*** Opening of Entries shown ***

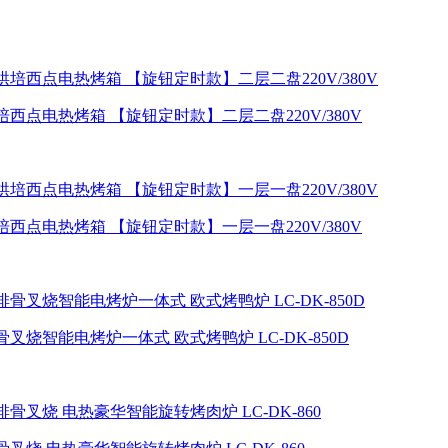
西点电热烤箱 【旋钮定时款】二层二盘220V/380V
西点电热烤箱 【旋钮定时款】一层一盘220V/380V
烧智能电烤炉一体式 欧式烤鸭炉 LC-DK-850D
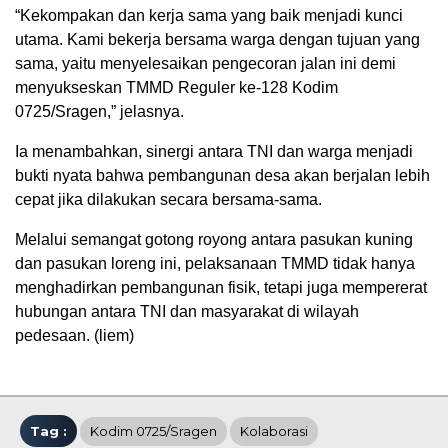
“Kekompakan dan kerja sama yang baik menjadi kunci
utama. Kami bekerja bersama warga dengan tujuan yang
sama, yaitu menyelesaikan pengecoran jalan ini demi
menyukseskan TMMD Reguler ke-128 Kodim
0725/Sragen,” jelasnya.
Ia menambahkan, sinergi antara TNI dan warga menjadi
bukti nyata bahwa pembangunan desa akan berjalan lebih
cepat jika dilakukan secara bersama-sama.
Melalui semangat gotong royong antara pasukan kuning
dan pasukan loreng ini, pelaksanaan TMMD tidak hanya
menghadirkan pembangunan fisik, tetapi juga mempererat
hubungan antara TNI dan masyarakat di wilayah
pedesaan. (liem)
Tag :
Kodim 0725/Sragen
Kolaborasi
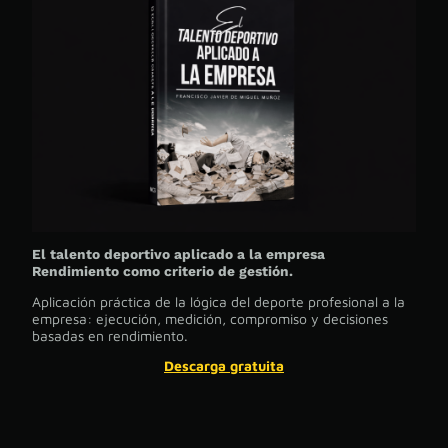
El talento deportivo aplicado a la empresa
Rendimiento como criterio de gestión.
Aplicación práctica de la lógica del deporte profesional a la
empresa: ejecución, medición, compromiso y decisiones
basadas en rendimiento.
Descarga gratuita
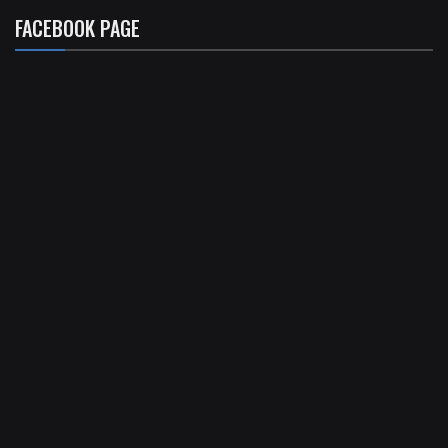
FACEBOOK PAGE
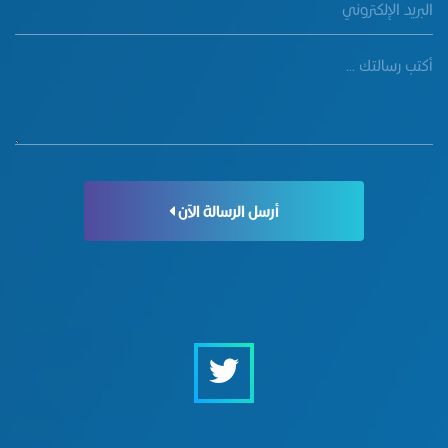
أرسل الرسالة الآن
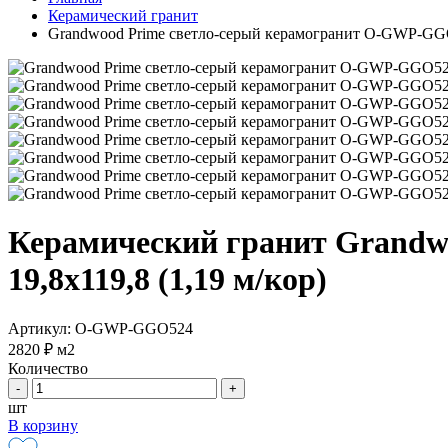
Керамический гранит
Grandwood Prime светло-серый керамогранит O-GWP-GGO5
Керамический гранит Grandw
19,8x119,8 (1,19 м/кор)
Артикул: O-GWP-GGO524
2820 ₽
м2
Количество
-
+
шт
В корзину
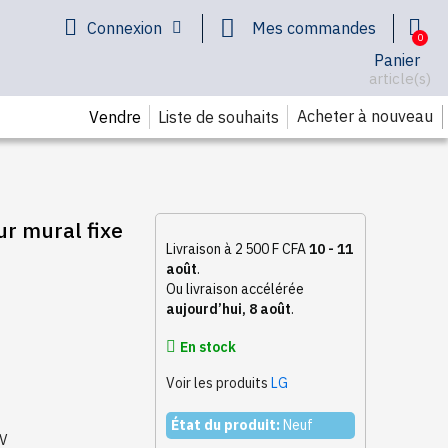
Connexion
Mes commandes
Panier
article(s)
Acheter à nouveau
Vendre
Liste de souhaits
r mural fixe
Livraison à 2 500 F CFA
10 - 11
août
.
Ou livraison accélérée
aujourd’hui, 8 août
.
En stock
Voir les produits
LG
État du produit:
Neuf
TV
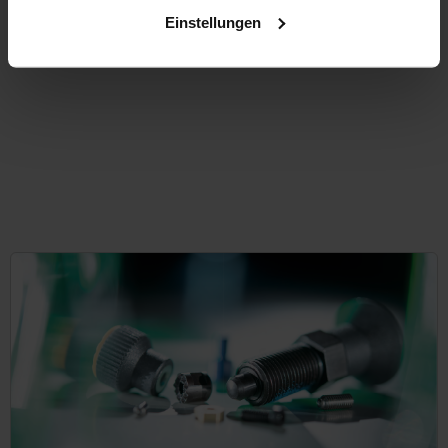
plus shipping cos
Einstellungen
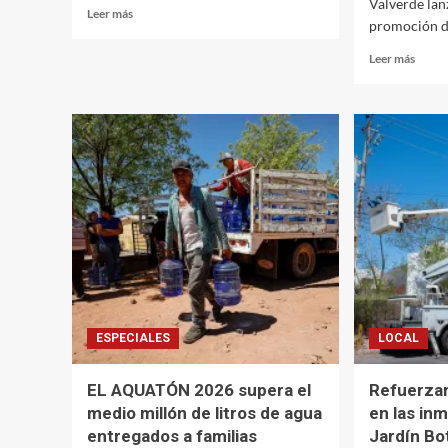
Valverde lan
Leer
Leer más
promoción de
más
sobre
Leer
Leer más
Sara
más
Orduño
sobre
conquista
La
el
Fiesta
oro
del
en
Mundi
Tenis
será
de
una
la
gran
Olimpiada
oport
Nacional
para
CONADE
dinam
2026
el
secto
ESPECIALES
LOCAL
turis
sinalo
EL AQUATÓN 2026 supera el
Refuerzan
medio millón de litros de agua
en las in
entregados a familias
Jardín Bo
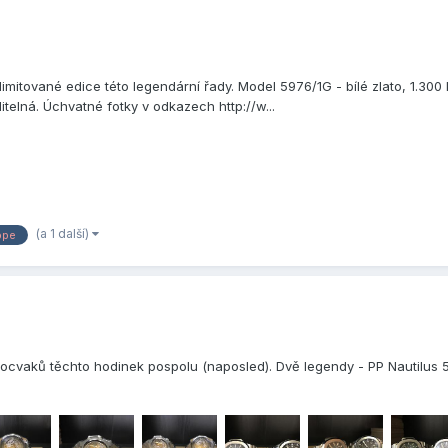
 limitované edice této legendární řady. Model 5976/1G - bílé zlato, 1.300
itelná. Úchvatné fotky v odkazech http://w...
(a 1 další)
ppe
ocvaků těchto hodinek pospolu (naposled). Dvě legendy - PP Nautilus 5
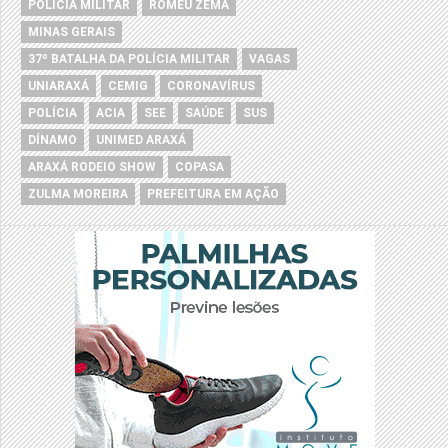
POLÍCIA MILITAR
ROMEU ZEMA
MINAS GERAIS
37º BATALHA DA POLÍCIA MILITAR
VAGAS
UNIARAXÁ
CEMIG
CORONAVÍRUS
POLÍCIA
ACIA
SEE
SAÚDE
SUS
DÍNAMO
UNIMED ARAXÁ
ARAXÁ RODEIO SHOW
COPASA
ZULMA MOREIRA
PREFEITURA EM AÇÃO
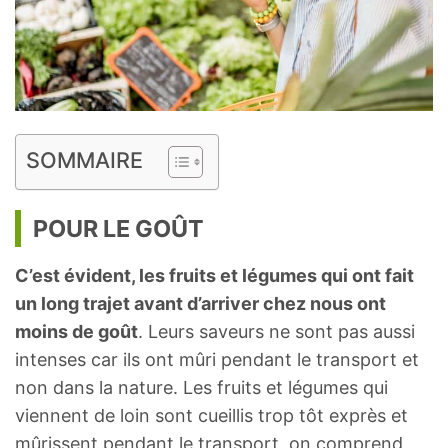
SOMMAIRE
POUR LE GOÛT
C’est évident, les fruits et légumes qui ont fait
un long trajet avant d’arriver chez nous ont
moins de goût
. Leurs saveurs ne sont pas aussi
intenses car ils ont mûri pendant le transport et
non dans la nature. Les fruits et légumes qui
viennent de loin sont cueillis trop tôt exprès et
mûrissent pendant le transport, on comprend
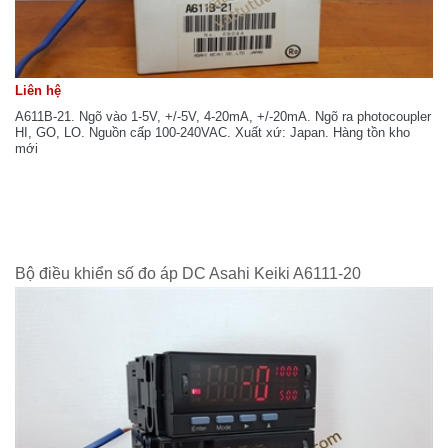
Liên hệ
A611B-21. Ngõ vào 1-5V, +/-5V, 4-20mA, +/-20mA. Ngõ ra photocoupler
HI, GO, LO. Nguồn cấp 100-240VAC. Xuất xứ: Japan. Hàng tồn kho
mới
Bộ điều khiển số đo áp DC Asahi Keiki A6111-20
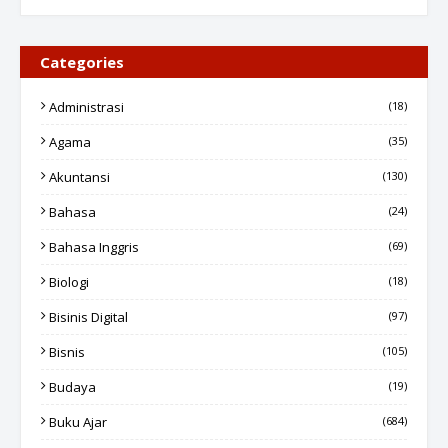
Categories
Administrasi
(18)
Agama
(35)
Akuntansi
(130)
Bahasa
(24)
Bahasa Inggris
(69)
Biologi
(18)
Bisinis Digital
(97)
Bisnis
(105)
Budaya
(19)
Buku Ajar
(684)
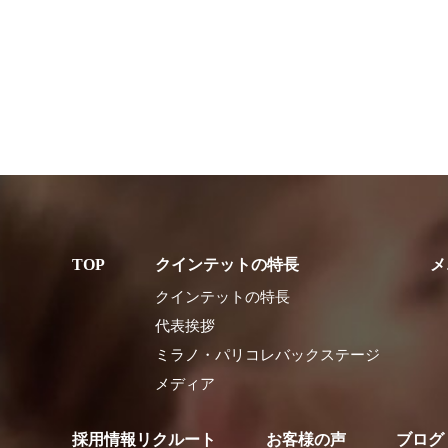
クインテットの特長
メ
クインテットの特長
代表挨拶
ミラノ・パリコレバックステージ
メディア
採用情報リクルート
お客様の声
ブログ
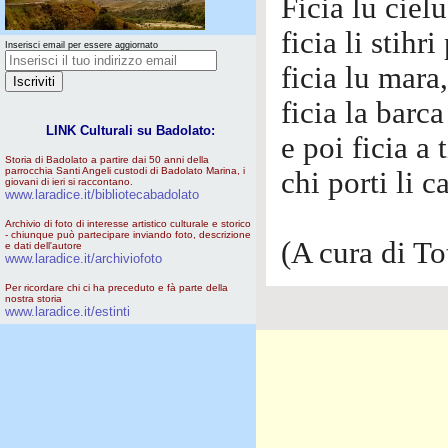
Ficia lu ciel
ficia li stih
Inserisci email per essere aggiornato
ficia lu mara,
ficia la barc
LINK Culturali su Badolato:
e poi ficia a
Storia di Badolato a partire dai 50 anni della
parrocchia Santi Angeli custodi di Badolato Marina, i
chi porti li c
giovani di ieri si raccontano.
www.laradice.it/bibliotecabadolato
Archivio di foto di interesse artistico culturale e storico
- chiunque può partecipare inviando foto, descrizione
(A cura di To
e dati dell'autore
www.laradice.it/archiviofoto
Per ricordare chi ci ha preceduto e fà parte della
nostra storia
www.laradice.it/estinti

*** Close of Entries shown ***

What is being asked:
Repeat exactly the lines above from the one with "LINK Culturali su" up to and including the one with "Archivio di foto". No other line belongs in the reply.

Your response:
LINK Culturali su Badolato:
e poi ficia a
Storia di Badolato a partire dai 50 anni della
parrocchia Santi Angeli custodi di Badolato Marina, i
chi porti li c
giovani di ieri si raccontano.
www.laradice.it/bibliotecabadolato
Archivio di foto di interesse artistico culturale e storico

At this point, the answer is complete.